Jan Kratochvil short@ucw.cz writes:
I had incorrect warnings "Section %.8s too large (%lx+%lx/%lx)" during loading of some low-level system libraries. It got fixed by the attached "wine-memory-virtual.c-too_large_section.diff" which changes (I think fixes) ROUND_SIZE() behaviour. It also comments ROUND_ADDR() and ROUND_SIZE(), I hope I guessed its intended description from the style of its usage around the code.
No, ROUND_SIZE is supposed to return an aligned size, which you use together with an aligned address. The normal pattern is to use ROUND_SIZE and ROUND_ADDR together. We don't bother to round addresses in image mapping because all the code assumes the image has correct section alignment already.
Attached "wine-memory-virtual.c-mmap_cache-preliminary.diff" is just a RFC as I found out that I was unable to load some .SYS files as they were being attempted to be loaded with page-overlapping sections, unaligned offsets and incompatible protections. Therefore I had to implement my own mapping cache and handle the overlapping/merging myself. It would be more simple/clean to use Linux /proc/$$/maps mmap map but it would be probably no-no as it is Linux-dependent.

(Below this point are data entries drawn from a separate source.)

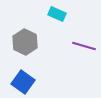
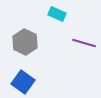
purple line: moved 3 px up
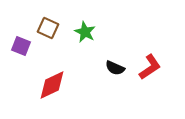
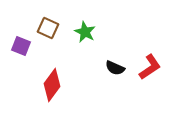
red diamond: rotated 28 degrees counterclockwise
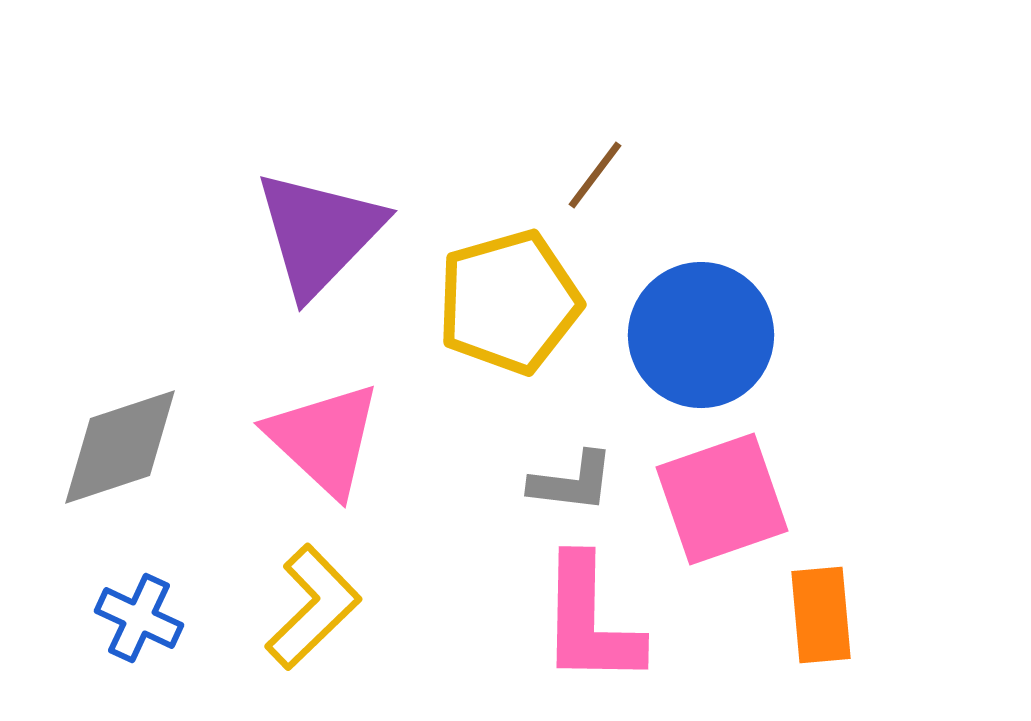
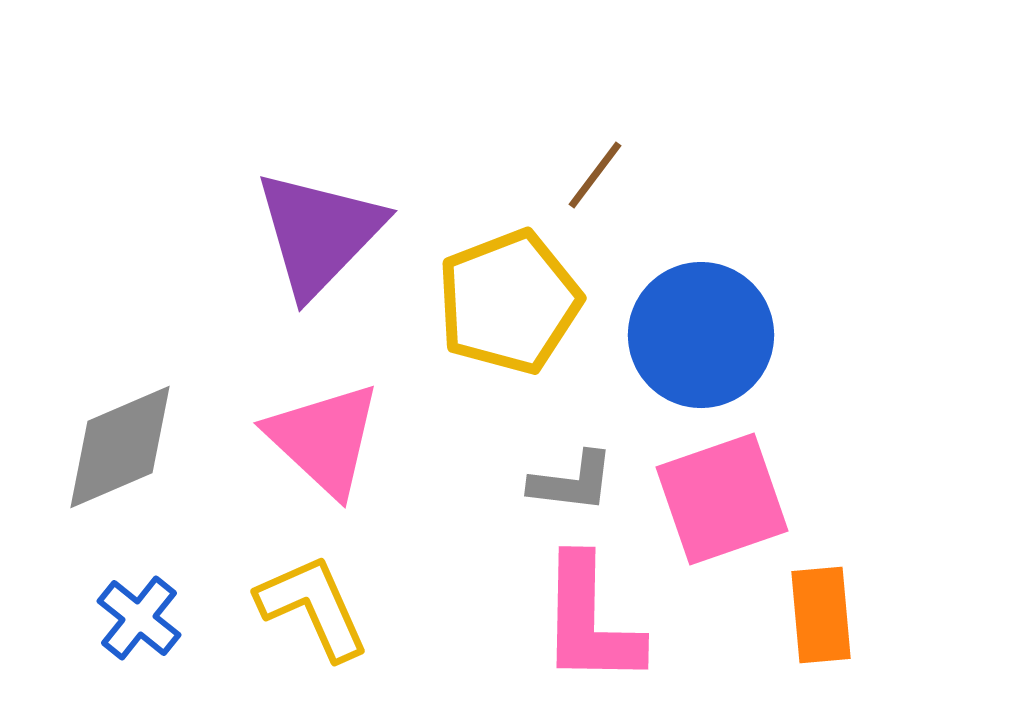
yellow pentagon: rotated 5 degrees counterclockwise
gray diamond: rotated 5 degrees counterclockwise
yellow L-shape: rotated 70 degrees counterclockwise
blue cross: rotated 14 degrees clockwise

I think this is complete overkill. Mapping unaligned binaries is a very unusual case and should be treated as such. There's no need to maintain such a complex structure, or add support for non page aligned mmaps, for such an exotic feature. Probably what you want is to create a separate map_image_unaligned function to map images that don't have a proper section alignment, using read() and not worrying about protections at all.